File Downloading

Streaming files from the repository (dagshub.streaming)

class dagshub.streaming.DagsHubFilesystem(project_root: PathLike | str | None = None, repo_url: str | None = None, branch: str | None = None, username: str | None = None, password: str | None = None, token: str | None = None, timeout: int | None = None, exclude_globs: List[str] | str | None = None, frameworks: List[str] | None = None)

A DagsHub-repo aware filesystem class

Parameters:
  • project_root – Path to the git repository with the repo. If None, traverse up the filesystem from the current dir until we find a git repo

  • repo_url – URL to the DagsHub repository. If None, URL is received from the git configuration

  • branch – Explicitly sets a branch/commit revision to work with If None, branch is received from the git configuration

  • token – DagsHub API token

  • username – DagsHub username (as an alternative to using the token)

  • password – DagsHub password (as an alternative to using the token)

  • timeout – Timeout in seconds for HTTP requests. Influences all requests except for file download, which has no timeout

  • exclude_globs – One or more glob patterns to exclude from looking up on the server This is useful in case your framework tries to look up cached files on disk that might not be there. Example: YOLO and .npy files

  • frameworks

    List of frameworks that need custom patched openers. Right now the following is supported:

    • transformers - patches safetensors

install_hooks()

Install hooks to override default file and directory operations with DagsHub-aware functionality.

This method patches the standard Python I/O operations such as open, stat, listdir, scandir, and chdir with DagsHub-aware equivalents. Works inside a notebook and with Pathlib.

If install_hooks() have already been called before, this method does nothing.

Example:

dagshub_fs = DagsHubFilesystem()
dagshub_fs.install_hooks()

with open("src/file_in_repo.txt") as f:
    print(f.read())

Call uninstall_hooks() to undo the monkey patching.

classmethod uninstall_hooks()

Reverses the changes made by install_hooks(), bringing back the builtin file I/O functions.

dagshub.streaming.install_hooks(project_root: PathLike | None = None, repo_url: str | None = None, branch: str | None = None, username: str | None = None, password: str | None = None, token: str | None = None, timeout: int | None = None, exclude_globs: List[str] | str | None = None, frameworks: List[str] | None = None)

Monkey patches builtin Python functions to make them DagsHub-repo aware. Patched functions are: open(), os.listdir(), os.scandir(), os.stat() and pathlib’s functions that use them

Calling this function is equivalent to creating a DagsHubFilesystem object and calling its install_hooks() method

For argument documentation, read DagsHubFilesystem

Call uninstall_hooks() to undo the monkey patching.

dagshub.streaming.uninstall_hooks()

Reverses the changes made by install_hooks()

Direct download from connected buckets

These functions allow you to enable a client-downloader for a bucket you have connected to DagsHub.

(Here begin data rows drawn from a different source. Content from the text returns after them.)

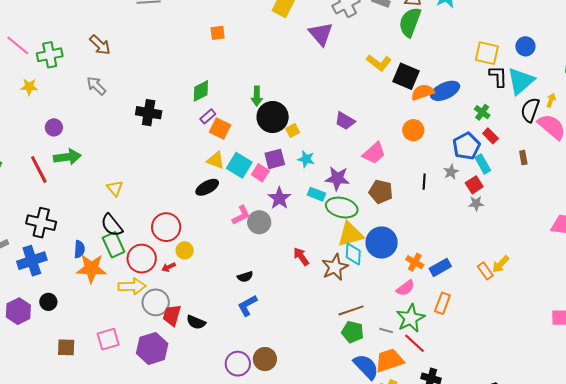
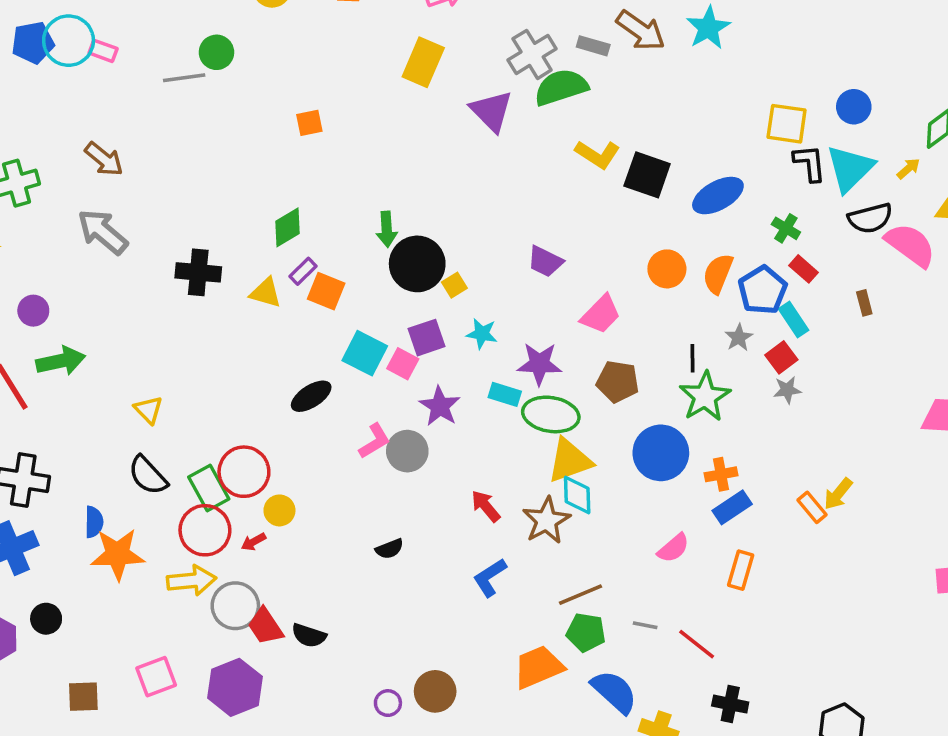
green semicircle: (410, 22) -> (561, 87), moved, turned 56
gray arrow: (96, 86) -> (103, 232), size x1.4
orange semicircle: (423, 92) -> (718, 274), moved, turned -45
yellow arrow: (551, 100) -> (908, 168), moved, turned 32
black semicircle: (530, 110) -> (870, 218), turned -120
yellow triangle: (216, 160) -> (266, 293), moved
blue circle: (382, 242) -> (661, 453), moved
green rectangle: (114, 245) -> (209, 488), moved
orange cross: (415, 262) -> (721, 474), moved, turned -36
blue L-shape: (247, 305) -> (490, 577), moved
red trapezoid: (172, 315) -> (265, 626), turned -45
green star: (411, 318) -> (705, 397), moved
orange trapezoid: (389, 360) -> (538, 667), moved
purple circle: (238, 364) -> (388, 703), size x0.6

When you download a file from a connected bucket, the request usually has to go through our server. This function allows you to skip the middleman and download the file directly from the bucket. This could save you time and money, if the downloading machine is colocated with the buckets.

The functions that work with these downloaders are:

dagshub.common.download.enable_s3_bucket_downloader(client=None)

Enables downloading storage items using the AWS Boto3 client, instead of going through DagsHub’s server.

For custom clients use add_bucket_downloader() function.

Parameters:

client – a boto3.client. If client isn’t specified, the default parameterless constructor is used.

dagshub.common.download.enable_gcs_bucket_downloader(client=None)

Enables downloading storage items using the Google Cloud Storage client, instead of going through DagsHub’s server.

For custom clients use add_bucket_downloader() function.

Parameters:

client – a google.cloud.storage.Client from the google-cloud-storage package. If client isn’t specified, the default parameterless constructor is used

dagshub.common.download.enable_azure_container_downloader(account_url=None, client=None)

Enables downloading storage items using the Azure Blob Storage client, instead of going through DagsHub’s server.

For custom clients use add_bucket_downloader() function.

Parameters:
  • account_url – an azure storage account url, of the form https://<storage-account-name>.blob.core.windows.net

  • client – preconfigured azure.storage.blob.BlobServiceClient. If client isn’t specified, the default parameterless constructor is used. If specified, account_url is disregarded, and the client is used.

dagshub.common.download.add_bucket_downloader(proto: Literal['gs', 's3', 'azure'], func: Callable[[str, str], bytes])

Add your own custom connected bucket downloader.

Parameters:
  • proto – Protocol for which you’re adding the downloader. This function will handle all download requests to this protocol.

  • func – Function that receives the name of the bucket and the path to the object and returns the object content in bytes.

Warning

The func function will be used in a ThreadPool, so it needs to be picklable.